Илье даже интересно стало, что могло произойти такое необычное на рыбалке.
- Ну расскажи, сейчас только колесо принесу и инструмент.
Принёс из гаража спустившее колесо, монтажки, вулканизатор, заплаты, присел напротив Афанасия и приготовился слушать.
- Ты же знаешь, загулял я маленько, утром встал, хреново мне. Голова трещит, с работы хоть и отпросился, неудобно перед мужиками.  Жена Капа пилит. Пойду, думаю, на рыбалку, отойду, да и рыбы поймаю.
Афоня бросил докуренную папиросу:
- Мне собраться, минутное дело. Бросил в рюкзак снасти, котелок, банку тушёнки, хлеб, папиросы и готов. Собрался, выхожу, а Капа мне вслед говорит:
- Чтоб тебя там медведи съели на этой рыбалке, раз пить не можешь бросить.
Сплюнул от злости под ноги, хлопнул калиткой и пошёл в сторону леса.
- От посёлка отошёл километров семь и там, на пригорке, где тропа дорогу старую пересекает, присел на коряжину. Перекурю, думаю, да и отдохну чуток, а то аж дыхание спёрло.
- Сетку поднял, прикурил папиросу и гляжу по сторонам. Погода хорошая, тепло, мошка гудит, да листья шелестят над головой. Красота! Глянул в низину, помнишь, где лес горел, место там чистое и молодняк редкий. А внизу, как бы со стороны посёлка медведица с пестуном медленно так идут и морды в землю уткнули, будто ищут чего. Через минуту из ельника выскочил малый и к ним присоединился. Метров триста от меня.

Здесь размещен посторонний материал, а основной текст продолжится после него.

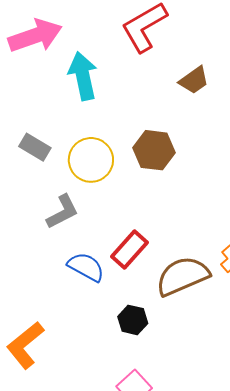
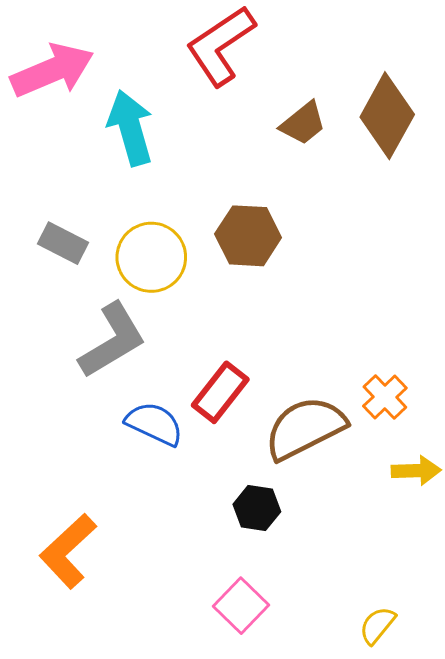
gray L-shape: (62, 212) -> (112, 340), size x1.4
black hexagon: (133, 320) -> (257, 508), moved

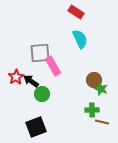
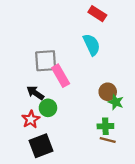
red rectangle: (76, 12) -> (97, 14), moved
red star: (16, 77) -> (31, 119), moved
brown line: (102, 122) -> (108, 140), moved

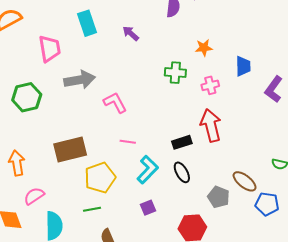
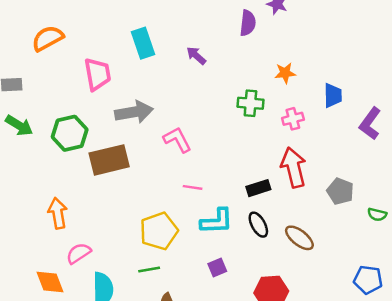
brown rectangle: (70, 150) -> (109, 160), moved
cyan L-shape: (148, 170) -> (217, 221), turned 44
brown ellipse: (245, 181) -> (299, 238), moved
gray pentagon: (218, 197) -> (340, 191), moved
blue pentagon: (267, 204) -> (368, 280), moved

Афанасий достал папиросу, помял её, чиркнул спичку и, прикурив, продолжил:
- Я папиросу затушил, встать хочу, а не могу, ноги не слушаются. Матуха морду подняла, в мою сторону смотрит и воздух нюхает, пестун тоже стал башкой крутить, один малый за ними бегает из стороны в сторону, играется.
- Ну, думаю, не зря мне Капа в дорогу пожелала. Вот он, пришёл час расплаты. И так жалко себя стало! Так захотелось прощения попросить у Капитолины, у детей своих. Брат закашлялся, бросил папиросу на землю:
- Решил для себя, если вернусь домой живым, пить брошу, даже по праздникам и в получку. По-другому жить буду, Капитолину Трофимовну хоть порадую, а то намаялась она со мной.
- Смотрю в низинку, а мишки улеглись в тенёчке пихтача и на меня внимания не обращают. Встал потихоньку, сетку опустил на лицо, а то мошка заела, и осторожно пошёл по дороге. Старался ступать осторожно, но в сапогах это плохо получается: то на ветку наступлю, то запнусь о камень. Несколько раз оборачивался назад - никого. Дорога среди соснового бора прямым участком пошла на подъём, пока поднялся, устал. Сетку поднял, закурил, обернулся и обомлел. Метров двести от меня та троица стоит и на меня смотрит!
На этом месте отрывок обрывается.